# 7.07 Using the equivalent circuits.

We will connect a 10 Ohm load resistor to the original circuit and to the Norton and Thevenin equivalent circuits. Then for each circuit, we will calculate the voltage across the load and the current through it, to show that the original circuits and both of the equivalent circuits predict the same values.

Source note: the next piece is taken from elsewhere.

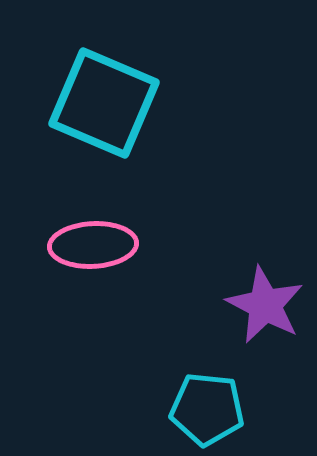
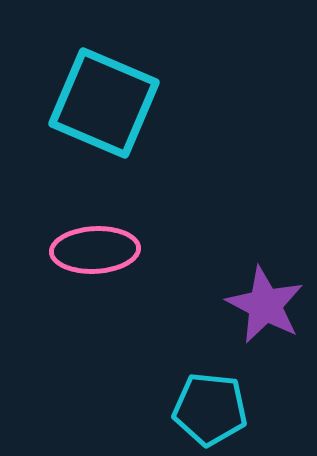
pink ellipse: moved 2 px right, 5 px down
cyan pentagon: moved 3 px right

Original circuit. • RT = (R1 x RL)/ (R1 + RL) + (R2 x R2)/ (R2 + R3) .
• RT = 8.857 Ohms .
• IT = E/RT .
• IT = 1.129 A .
• Using the current divider rule IL = IT x R1/(R1 + RL).
• IL = 0.32A .
• VL = IL x RL
• VL = 3.2 V .

Thevenin equivalent circuit. • Using the voltage divider rule VL = E x RL/(r + RL) .
• VL = 3.2 V .
• IL = VL/RL .
• IL = 0.32A .

Norton equivalent circuit. • Using the current divider rule IL = ISC x r/(r + RL) .
• IL = 0.32A .
• VL = IL x RL .
• VL = 3.2 V .

As you can see, both the Thevenin and Norton equivalent circuits, predict the same values of IL and VL as the original circuit. It is also clear that there are fewer calculations required for the equivalent circuits than for the original circuit, even though the original circuit is not itself very complicated.